There came a day when he walked out in the sunshine, and heard the hens caw-cawing about the yard, and saw the young colts playing about the barn. And the splendor of the winter day dazzled him as if he were looking upon the broad-flung robe of the Lord Most High. Everywhere the snow lay ridged with purple and brown hedges. Smoke rose peacefully from chimneys,348 and the sound of boys skating on a near-by pond added the human element.
The trouble of concealing the work of the community upon the church increased daily, and Mattie feared that some hint of it had come to him. She had her plan. She wanted to drive him down herself, and let him see the reburnished temple alone. But this was impossible. On the day when he seemed able to go, her father drove them all down. Marsden was there also, and several of his women-folks, putting down a new carpet on the platform. As they drew near the church, Wallace said:
"Why, they've fixed up the sheds!"
Mattie nodded. She was trembling with the delicious excitement of it—she wanted him hurried into the church at once. He had hardly time to think before he was whirled up to the new porch, and Marsden came out, followed by several women. He was bewildered by it all. Marsden helped him out with hearty voice, sounding:
"Careful now! Don't hurry!"
Mattie took one arm, and so he entered the church. Everything repainted! Everything warm and bright and cozy!
The significance of it came to him like a wave of light, and he took his seat in the pulpit chair and stared at them all with a look on his pale face which moved them more than words. He was like a man transfigured by an inward glow. His eyes for an instant flamed with this marvellous fire, then darkened, softened with tears, and his voice came back in a sob of joy, and he could only say:349
"Friends—brethren!"
Marsden, after much coughing, said:
"We all united on this. We wanted to have you come to the church and—Well, we couldn't bear to have you see it again the way it was."

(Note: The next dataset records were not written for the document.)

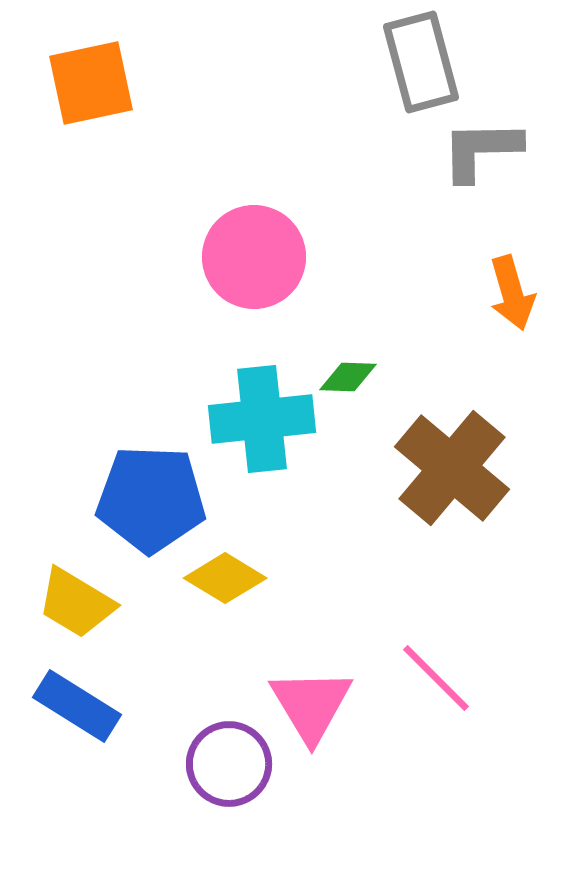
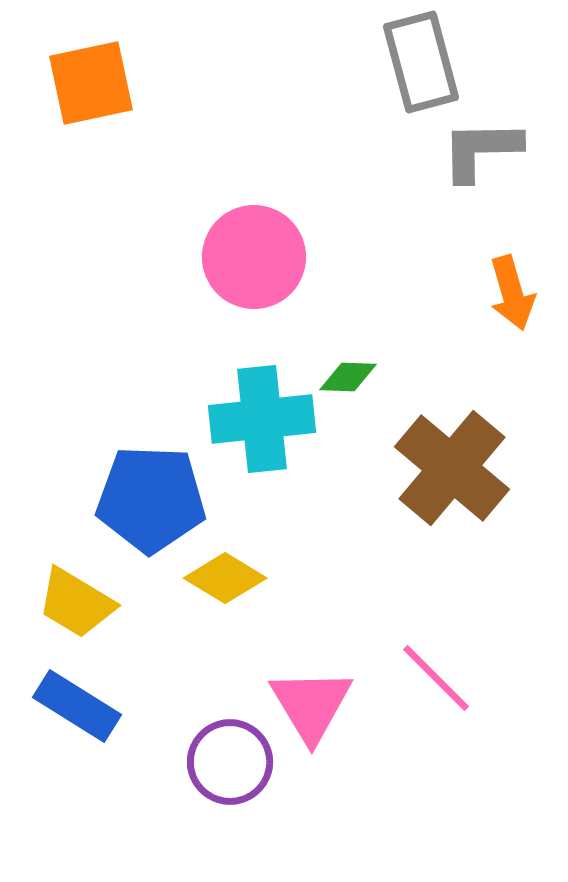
purple circle: moved 1 px right, 2 px up
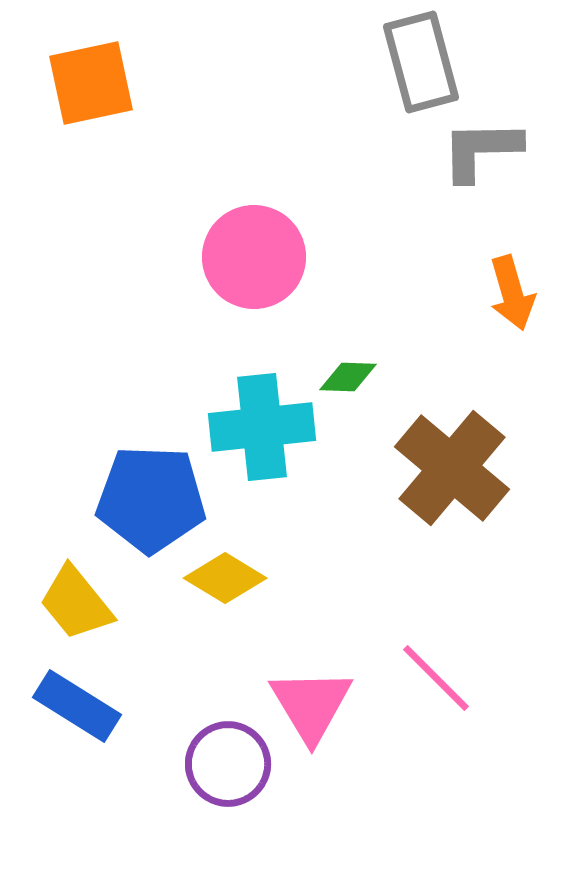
cyan cross: moved 8 px down
yellow trapezoid: rotated 20 degrees clockwise
purple circle: moved 2 px left, 2 px down
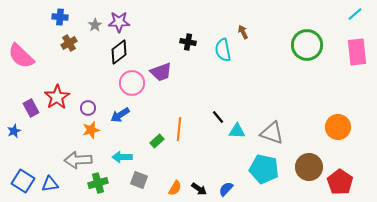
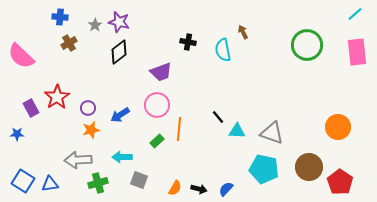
purple star: rotated 15 degrees clockwise
pink circle: moved 25 px right, 22 px down
blue star: moved 3 px right, 3 px down; rotated 24 degrees clockwise
black arrow: rotated 21 degrees counterclockwise
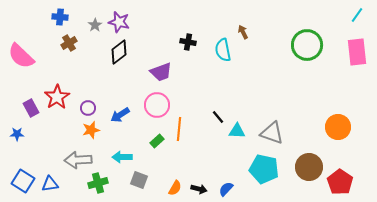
cyan line: moved 2 px right, 1 px down; rotated 14 degrees counterclockwise
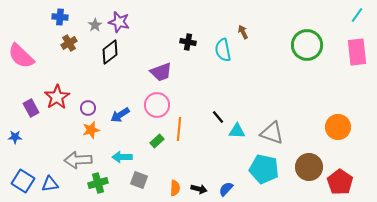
black diamond: moved 9 px left
blue star: moved 2 px left, 3 px down
orange semicircle: rotated 28 degrees counterclockwise
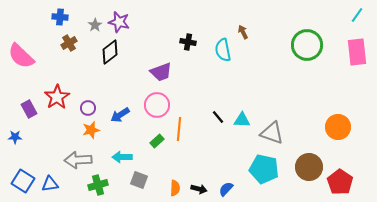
purple rectangle: moved 2 px left, 1 px down
cyan triangle: moved 5 px right, 11 px up
green cross: moved 2 px down
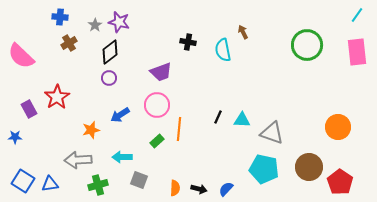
purple circle: moved 21 px right, 30 px up
black line: rotated 64 degrees clockwise
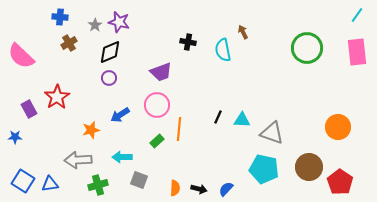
green circle: moved 3 px down
black diamond: rotated 15 degrees clockwise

He understood it now. It was the sign of a united community. It set the seal of Christ's victory over evil passions, and the young preacher's head bowed in prayer, and they all knelt, while his weak voice returned thanks to the Lord for his gifts.
Then they all rose and shook off the oppressive solemnity, and he had time to look around at all the changes. At last he turned to Mattie and reached out his hand—he had the boldness of a man in the shadow of some mighty event which makes false modesty and conventions shadowy things of little importance. His sharpened interior sense read her clear soul, and he knew she was his, therefore he reached her his hand, and she came to him with a flush on her face, which died out as she stood proudly by his side, while he said:
"And Martha shall help me."
Therefore, this good thing happened—that in the midst of his fervor and his consecration to God's work, the love of woman found a place.
O witchery of the winter night
(With broad moon shouldering to the west)!
In city streets the west wind sweeps
Before my feet in rustling flight;
The midnight snows in untracked heaps
Lie cold and desolate and white.
I stand and wait with upturned eyes,
Awed with the splendor of the skies
And star-trained progress of the moon.
The city walls dissolve like smoke
Beneath the magic of the moon,
And age falls from me like a cloak;
I hear sweet girlish voices ring,
Clear as some softly stricken string—
(The moon is sailing to the west.)
The sleigh-bells clash in homeward flight;
With frost each horse's breast is white—
(The big moon sinking to the west.)
*****
"Good night, Lettie!"
"Good night, Ben!"
(The moon is sinking at the west.)
"Good night, my sweetheart," Once again
The parting kiss while comrades wait
Impatient at the roadside gate,
And the red moon sinks beyond the west.